Python is the preferred programming language in AI. However, most organizations can’t incorporate their Python developers into legacy data infrastructure. That means they miss out on pulling the benefits of AI into the org. However, there has been a lack of open source Python library for developers designed around AI workflows.
dltHun (short for data load tool), a Berlin-based startup, thinks it may have the solution. It’s building exactly that open source python library which, it claims, is designed for this new wave of AI.

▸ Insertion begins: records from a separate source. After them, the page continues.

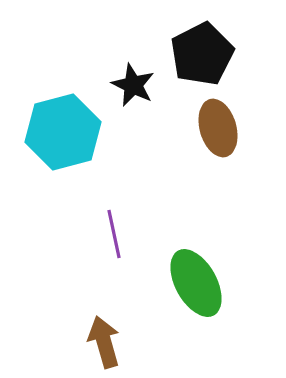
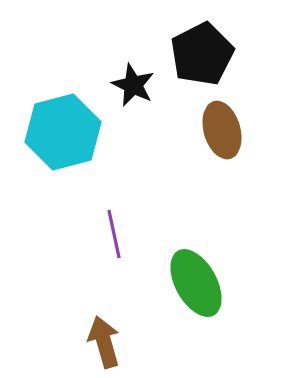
brown ellipse: moved 4 px right, 2 px down
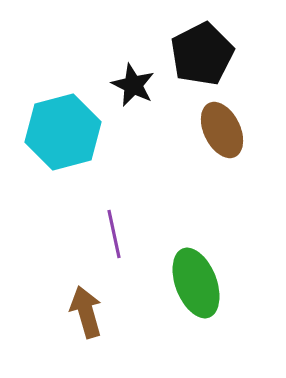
brown ellipse: rotated 10 degrees counterclockwise
green ellipse: rotated 8 degrees clockwise
brown arrow: moved 18 px left, 30 px up
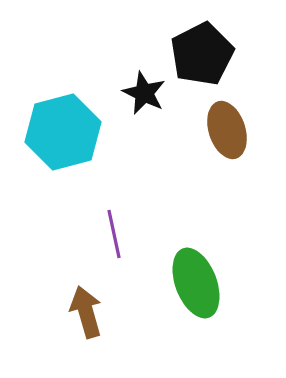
black star: moved 11 px right, 8 px down
brown ellipse: moved 5 px right; rotated 8 degrees clockwise
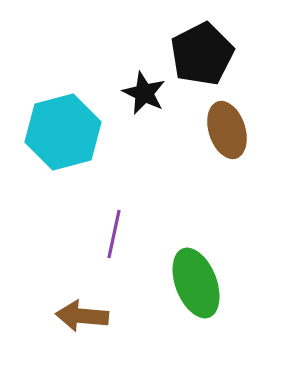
purple line: rotated 24 degrees clockwise
brown arrow: moved 4 px left, 4 px down; rotated 69 degrees counterclockwise
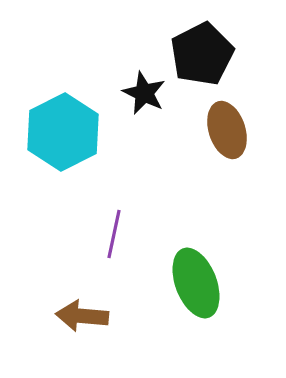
cyan hexagon: rotated 12 degrees counterclockwise
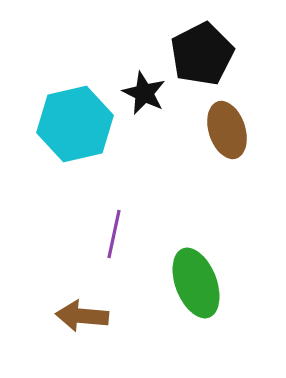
cyan hexagon: moved 12 px right, 8 px up; rotated 14 degrees clockwise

The startup says its library will integrate into existing workflows, including Python workflows where previously data loading did not happen, such as a Google Colab notebook, an AWS Lambda function, an Airflow DAG or GPT-4-assisted docs or GPT-4 development playgrounds.
The startup has now raised $1.5 million in pre-seed funding from Dig Ventures, founded by Ross Mason who created the Mule Project and founded MuleSoft (MULE:NYSE). Joining the round are AI and enterprise founders from companies such as Hugging Face, Instana, Miro and Matillion.
CEO Matthaus Krzykowski told me via email: “Most of the GPT-4 apps that are showcased in the media are demoware. Users that try them abandon them quickly. Other AI tooling where VCs recently have been piling on a lot of money (vector databases / frameworks) have a lot of similar challenges.”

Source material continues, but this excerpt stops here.